The "ENUBA 2" project, which is part of the German Federal Government's beacon project called "Electric Mobility Concepts", is intended to lay the foundation for a new type of ecologically oriented, freight transport. A concept aimed at the electrification of heavy goods vehicles (HGVs) via overhead contact lines has been developed in cooperation with the Scania company and its technical feasibility duly tested. The focus is on optimizing the integration of the drive system and pantograph into the vehicle and on providing the necessary traffic control systems.
A new, extended test road in Gross Doelln mirroring real-life road conditions has been set up for this second research project.

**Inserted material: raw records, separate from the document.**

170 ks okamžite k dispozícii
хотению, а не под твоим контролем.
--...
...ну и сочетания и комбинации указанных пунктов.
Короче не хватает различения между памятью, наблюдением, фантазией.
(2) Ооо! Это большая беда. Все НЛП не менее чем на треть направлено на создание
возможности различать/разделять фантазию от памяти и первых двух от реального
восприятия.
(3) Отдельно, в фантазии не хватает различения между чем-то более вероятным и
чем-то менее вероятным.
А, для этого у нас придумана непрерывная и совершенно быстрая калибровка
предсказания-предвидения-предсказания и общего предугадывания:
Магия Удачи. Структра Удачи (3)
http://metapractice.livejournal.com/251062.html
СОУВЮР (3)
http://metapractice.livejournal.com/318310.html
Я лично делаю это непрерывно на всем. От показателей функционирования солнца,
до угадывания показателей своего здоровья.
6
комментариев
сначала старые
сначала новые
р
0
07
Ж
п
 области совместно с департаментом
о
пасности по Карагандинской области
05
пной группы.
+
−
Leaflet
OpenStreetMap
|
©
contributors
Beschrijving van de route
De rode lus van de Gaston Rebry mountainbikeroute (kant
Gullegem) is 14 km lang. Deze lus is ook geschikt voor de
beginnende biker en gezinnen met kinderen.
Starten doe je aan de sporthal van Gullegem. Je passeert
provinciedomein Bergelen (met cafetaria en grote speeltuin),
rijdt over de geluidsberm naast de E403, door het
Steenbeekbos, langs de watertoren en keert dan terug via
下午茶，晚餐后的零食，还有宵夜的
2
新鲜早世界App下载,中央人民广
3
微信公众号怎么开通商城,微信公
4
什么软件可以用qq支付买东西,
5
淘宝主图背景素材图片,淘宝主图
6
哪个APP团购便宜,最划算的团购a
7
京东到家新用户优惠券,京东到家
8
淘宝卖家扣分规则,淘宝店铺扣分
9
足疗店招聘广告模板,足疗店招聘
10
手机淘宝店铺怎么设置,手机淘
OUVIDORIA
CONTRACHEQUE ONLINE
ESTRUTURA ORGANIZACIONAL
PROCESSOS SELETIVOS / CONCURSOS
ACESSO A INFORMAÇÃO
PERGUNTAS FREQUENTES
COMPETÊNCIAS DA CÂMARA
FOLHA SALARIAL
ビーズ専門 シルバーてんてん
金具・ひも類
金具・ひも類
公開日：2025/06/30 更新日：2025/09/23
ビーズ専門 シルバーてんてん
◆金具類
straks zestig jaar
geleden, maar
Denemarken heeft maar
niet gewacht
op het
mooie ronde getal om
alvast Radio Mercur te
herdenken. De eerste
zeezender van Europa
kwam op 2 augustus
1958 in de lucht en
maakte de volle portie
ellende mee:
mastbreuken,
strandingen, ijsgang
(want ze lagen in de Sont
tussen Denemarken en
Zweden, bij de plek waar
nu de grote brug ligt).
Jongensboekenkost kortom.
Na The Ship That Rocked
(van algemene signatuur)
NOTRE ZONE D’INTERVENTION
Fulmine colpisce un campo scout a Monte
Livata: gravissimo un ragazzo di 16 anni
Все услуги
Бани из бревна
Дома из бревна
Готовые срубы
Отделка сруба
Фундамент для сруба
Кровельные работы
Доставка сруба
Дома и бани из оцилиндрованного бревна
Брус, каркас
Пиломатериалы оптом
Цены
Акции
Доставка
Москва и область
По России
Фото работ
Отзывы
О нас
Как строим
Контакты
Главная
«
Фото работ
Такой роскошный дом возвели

The aim of the ENUBA project ("Electromobility in heavy commercial vehicles to reduce the environmental impact on densely populated areas"), which is funded by the Federal Ministry for the Environment, Nature Conservation and Reactor Safety (BMU), has therefore been to study how HGV traffic can become more energy-efficient and environmentally cleaner. In the context of this project Siemens produced an holistic concept for the electrification of HGV traffic by means catenaries and to test the technical feasibility of the system on a specially built test track in the north of Berlin, Germany. This test track enabled the design engineers to prove the overall technical feasibility of the HGV electrification system. Accompanying ecological studies, which accounted for various factors such as a comparison of the number of electric-powered transports versus those powered by internal combustion engines, confirm the impact-reducing potential of HGVs connected to an overhead contact line.